Pixel coordinate grounding data
• • • •

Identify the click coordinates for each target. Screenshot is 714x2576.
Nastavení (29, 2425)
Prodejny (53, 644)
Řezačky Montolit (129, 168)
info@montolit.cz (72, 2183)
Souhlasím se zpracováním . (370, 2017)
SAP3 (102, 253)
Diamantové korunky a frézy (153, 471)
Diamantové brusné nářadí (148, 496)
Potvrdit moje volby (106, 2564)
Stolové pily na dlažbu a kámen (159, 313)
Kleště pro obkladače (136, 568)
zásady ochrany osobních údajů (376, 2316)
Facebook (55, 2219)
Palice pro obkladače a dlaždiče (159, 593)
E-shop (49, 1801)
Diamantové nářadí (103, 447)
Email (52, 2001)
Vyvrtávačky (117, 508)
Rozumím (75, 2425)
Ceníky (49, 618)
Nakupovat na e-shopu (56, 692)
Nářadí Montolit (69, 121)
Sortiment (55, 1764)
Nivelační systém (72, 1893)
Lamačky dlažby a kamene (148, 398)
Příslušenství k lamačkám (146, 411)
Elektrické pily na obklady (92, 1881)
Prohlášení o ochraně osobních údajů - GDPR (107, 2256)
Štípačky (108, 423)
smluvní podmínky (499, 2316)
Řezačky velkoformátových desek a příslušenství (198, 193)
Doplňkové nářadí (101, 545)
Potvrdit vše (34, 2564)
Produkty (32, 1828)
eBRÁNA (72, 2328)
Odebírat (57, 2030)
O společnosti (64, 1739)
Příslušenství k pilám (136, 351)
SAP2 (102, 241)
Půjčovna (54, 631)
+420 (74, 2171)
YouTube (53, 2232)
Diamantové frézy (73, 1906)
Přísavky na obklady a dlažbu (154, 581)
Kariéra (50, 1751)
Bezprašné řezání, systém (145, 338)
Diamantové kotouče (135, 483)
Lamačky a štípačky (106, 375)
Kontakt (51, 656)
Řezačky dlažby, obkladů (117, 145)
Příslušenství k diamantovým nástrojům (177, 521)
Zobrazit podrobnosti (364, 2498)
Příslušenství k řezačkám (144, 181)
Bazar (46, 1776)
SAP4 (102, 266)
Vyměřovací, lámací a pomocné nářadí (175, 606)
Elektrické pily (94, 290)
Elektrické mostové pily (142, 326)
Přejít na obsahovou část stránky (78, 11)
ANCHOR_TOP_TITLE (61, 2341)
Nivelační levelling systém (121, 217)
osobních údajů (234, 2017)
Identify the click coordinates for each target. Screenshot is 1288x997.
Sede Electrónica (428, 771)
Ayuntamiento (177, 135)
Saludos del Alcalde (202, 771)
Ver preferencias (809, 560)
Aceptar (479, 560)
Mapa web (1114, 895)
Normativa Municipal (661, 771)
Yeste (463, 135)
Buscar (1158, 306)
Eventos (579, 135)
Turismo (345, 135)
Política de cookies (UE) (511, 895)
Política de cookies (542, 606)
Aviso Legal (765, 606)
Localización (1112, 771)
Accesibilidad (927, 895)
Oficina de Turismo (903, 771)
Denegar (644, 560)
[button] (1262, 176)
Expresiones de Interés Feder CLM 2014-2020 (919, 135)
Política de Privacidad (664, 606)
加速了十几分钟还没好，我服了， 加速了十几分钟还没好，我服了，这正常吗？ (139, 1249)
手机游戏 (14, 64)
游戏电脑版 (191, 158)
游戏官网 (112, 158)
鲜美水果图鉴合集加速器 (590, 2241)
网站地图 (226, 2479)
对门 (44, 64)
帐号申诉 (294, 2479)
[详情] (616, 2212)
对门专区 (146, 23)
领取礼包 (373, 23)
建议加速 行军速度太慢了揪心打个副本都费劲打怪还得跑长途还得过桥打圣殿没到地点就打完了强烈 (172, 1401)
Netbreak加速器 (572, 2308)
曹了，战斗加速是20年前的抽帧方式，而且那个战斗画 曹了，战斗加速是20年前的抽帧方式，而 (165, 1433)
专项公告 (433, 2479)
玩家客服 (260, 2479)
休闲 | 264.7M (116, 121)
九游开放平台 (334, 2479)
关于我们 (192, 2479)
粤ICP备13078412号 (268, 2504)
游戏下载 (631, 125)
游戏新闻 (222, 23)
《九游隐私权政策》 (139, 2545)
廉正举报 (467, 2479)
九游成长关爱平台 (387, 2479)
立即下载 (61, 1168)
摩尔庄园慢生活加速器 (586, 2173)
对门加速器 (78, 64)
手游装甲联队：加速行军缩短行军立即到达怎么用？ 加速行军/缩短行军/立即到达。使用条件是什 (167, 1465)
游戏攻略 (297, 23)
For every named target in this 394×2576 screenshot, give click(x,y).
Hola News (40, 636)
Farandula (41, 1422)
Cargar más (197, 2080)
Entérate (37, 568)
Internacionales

• • • •

Exercise goal:
Reproduce the full set of entries above exactly, without dropping a line.

Output:
Identify the click coordinates for each target. Screenshot is 714x2576.
Nastavení (29, 2425)
Prodejny (53, 644)
Řezačky Montolit (129, 168)
info@montolit.cz (72, 2183)
Souhlasím se zpracováním . (370, 2017)
SAP3 (102, 253)
Diamantové korunky a frézy (153, 471)
Diamantové brusné nářadí (148, 496)
Potvrdit moje volby (106, 2564)
Stolové pily na dlažbu a kámen (159, 313)
Kleště pro obkladače (136, 568)
zásady ochrany osobních údajů (376, 2316)
Facebook (55, 2219)
Palice pro obkladače a dlaždiče (159, 593)
E-shop (49, 1801)
Diamantové nářadí (103, 447)
Email (52, 2001)
Vyvrtávačky (117, 508)
Rozumím (75, 2425)
Ceníky (49, 618)
Nakupovat na e-shopu (56, 692)
Nářadí Montolit (69, 121)
Sortiment (55, 1764)
Nivelační systém (72, 1893)
Lamačky dlažby a kamene (148, 398)
Příslušenství k lamačkám (146, 411)
Elektrické pily na obklady (92, 1881)
Prohlášení o ochraně osobních údajů - GDPR (107, 2256)
Štípačky (108, 423)
smluvní podmínky (499, 2316)
Řezačky velkoformátových desek a příslušenství (198, 193)
Doplňkové nářadí (101, 545)
Potvrdit vše (34, 2564)
Produkty (32, 1828)
eBRÁNA (72, 2328)
Odebírat (57, 2030)
O společnosti (64, 1739)
Příslušenství k pilám (136, 351)
SAP2 (102, 241)
Půjčovna (54, 631)
+420 (74, 2171)
YouTube (53, 2232)
Diamantové frézy (73, 1906)
Přísavky na obklady a dlažbu (154, 581)
Kariéra (50, 1751)
Bezprašné řezání, systém (145, 338)
Diamantové kotouče (135, 483)
Lamačky a štípačky (106, 375)
Kontakt (51, 656)
Řezačky dlažby, obkladů (117, 145)
Příslušenství k diamantovým nástrojům (177, 521)
Zobrazit podrobnosti (364, 2498)
Příslušenství k řezačkám (144, 181)
Bazar (46, 1776)
SAP4 (102, 266)
Vyměřovací, lámací a pomocné nářadí (175, 606)
Elektrické pily (94, 290)
Elektrické mostové pily (142, 326)
Přejít na obsahovou část stránky (78, 11)
ANCHOR_TOP_TITLE (61, 2341)
Nivelační levelling systém (121, 217)
osobních údajů (234, 2017)
Identify the click coordinates for each target. Screenshot is 1288x997.
Sede Electrónica (428, 771)
Ayuntamiento (177, 135)
Saludos del Alcalde (202, 771)
Ver preferencias (809, 560)
Aceptar (479, 560)
Mapa web (1114, 895)
Normativa Municipal (661, 771)
Yeste (463, 135)
Buscar (1158, 306)
Eventos (579, 135)
Turismo (345, 135)
Política de cookies (UE) (511, 895)
Política de cookies (542, 606)
Aviso Legal (765, 606)
Localización (1112, 771)
Accesibilidad (927, 895)
Oficina de Turismo (903, 771)
Denegar (644, 560)
[button] (1262, 176)
Expresiones de Interés Feder CLM 2014-2020 (919, 135)
Política de Privacidad (664, 606)
加速了十几分钟还没好，我服了， 加速了十几分钟还没好，我服了，这正常吗？ (139, 1249)
手机游戏 (14, 64)
游戏电脑版 (191, 158)
游戏官网 (112, 158)
鲜美水果图鉴合集加速器 (590, 2241)
网站地图 (226, 2479)
对门 (44, 64)
帐号申诉 (294, 2479)
[详情] (616, 2212)
对门专区 (146, 23)
领取礼包 (373, 23)
建议加速 行军速度太慢了揪心打个副本都费劲打怪还得跑长途还得过桥打圣殿没到地点就打完了强烈 (172, 1401)
Netbreak加速器 (572, 2308)
曹了，战斗加速是20年前的抽帧方式，而且那个战斗画 曹了，战斗加速是20年前的抽帧方式，而 (165, 1433)
专项公告 (433, 2479)
玩家客服 (260, 2479)
休闲 | 264.7M (116, 121)
九游开放平台 (334, 2479)
关于我们 (192, 2479)
粤ICP备13078412号 (268, 2504)
游戏下载 (631, 125)
游戏新闻 (222, 23)
《九游隐私权政策》 (139, 2545)
廉正举报 (467, 2479)
九游成长关爱平台 (387, 2479)
立即下载 (61, 1168)
摩尔庄园慢生活加速器 (586, 2173)
对门加速器 (78, 64)
手游装甲联队：加速行军缩短行军立即到达怎么用？ 加速行军/缩短行军/立即到达。使用条件是什 (167, 1465)
游戏攻略 (297, 23)
For every named target in this 394×2576 screenshot, give click(x,y).
Hola News (40, 636)
Farandula (41, 1422)
Cargar más (197, 2080)
Entérate (37, 568)
Internacionales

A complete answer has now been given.